* _What to do_
Transcribe exactly the lines that fall between the one holding "L’ora è quasi" and the one holding "registrati possono cambiare", inclusive, from the entries below.

* _Supplied material_
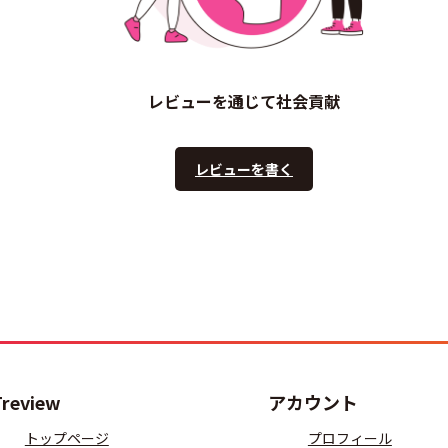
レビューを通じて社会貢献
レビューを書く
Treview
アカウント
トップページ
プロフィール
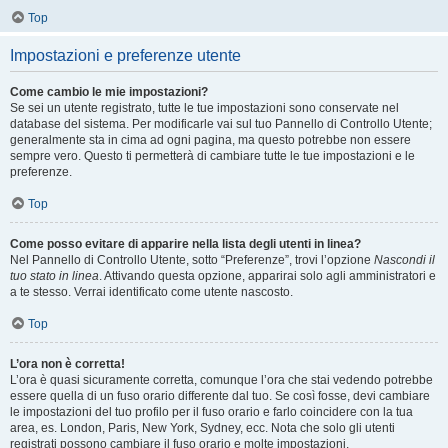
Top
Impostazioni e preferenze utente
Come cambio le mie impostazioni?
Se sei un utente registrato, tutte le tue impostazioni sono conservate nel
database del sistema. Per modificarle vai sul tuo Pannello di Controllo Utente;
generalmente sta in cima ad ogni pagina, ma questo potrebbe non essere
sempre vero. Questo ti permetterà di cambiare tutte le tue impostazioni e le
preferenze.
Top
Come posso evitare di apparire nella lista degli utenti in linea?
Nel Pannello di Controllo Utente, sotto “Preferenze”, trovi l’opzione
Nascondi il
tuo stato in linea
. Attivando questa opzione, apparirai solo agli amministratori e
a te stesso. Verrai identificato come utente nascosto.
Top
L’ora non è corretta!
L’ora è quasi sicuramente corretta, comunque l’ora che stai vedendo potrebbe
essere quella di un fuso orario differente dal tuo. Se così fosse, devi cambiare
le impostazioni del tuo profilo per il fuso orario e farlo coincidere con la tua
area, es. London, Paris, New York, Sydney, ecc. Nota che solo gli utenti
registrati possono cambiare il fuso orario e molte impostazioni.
---
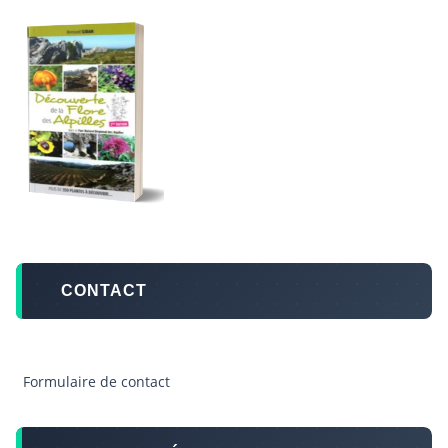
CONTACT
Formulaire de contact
...
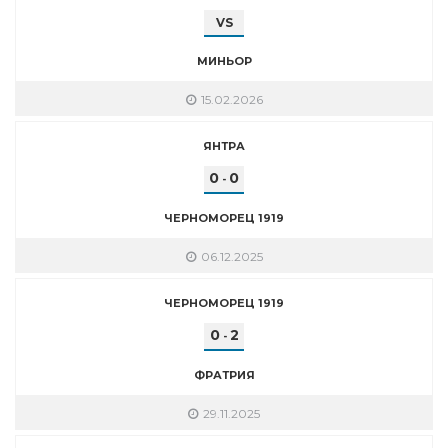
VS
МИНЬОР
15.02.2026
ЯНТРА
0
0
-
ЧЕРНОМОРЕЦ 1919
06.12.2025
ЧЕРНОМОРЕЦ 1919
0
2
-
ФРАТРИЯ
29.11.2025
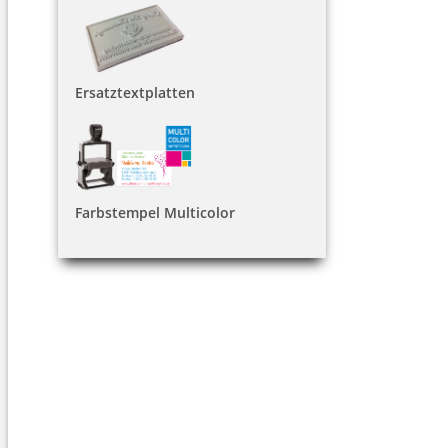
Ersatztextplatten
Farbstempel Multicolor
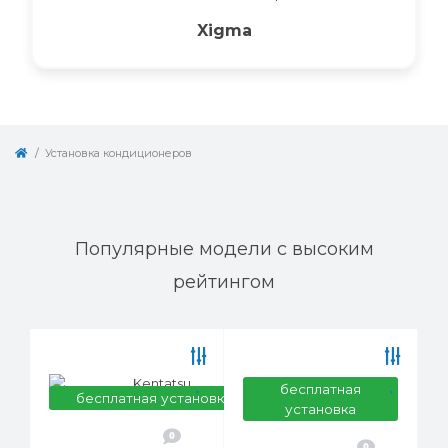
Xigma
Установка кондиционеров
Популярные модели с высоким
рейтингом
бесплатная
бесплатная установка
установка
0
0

* _Exercise output_
L’ora è quasi sicuramente corretta, comunque l’ora che stai vedendo potrebbe
essere quella di un fuso orario differente dal tuo. Se così fosse, devi cambiare
le impostazioni del tuo profilo per il fuso orario e farlo coincidere con la tua
area, es. London, Paris, New York, Sydney, ecc. Nota che solo gli utenti
registrati possono cambiare il fuso orario e molte impostazioni.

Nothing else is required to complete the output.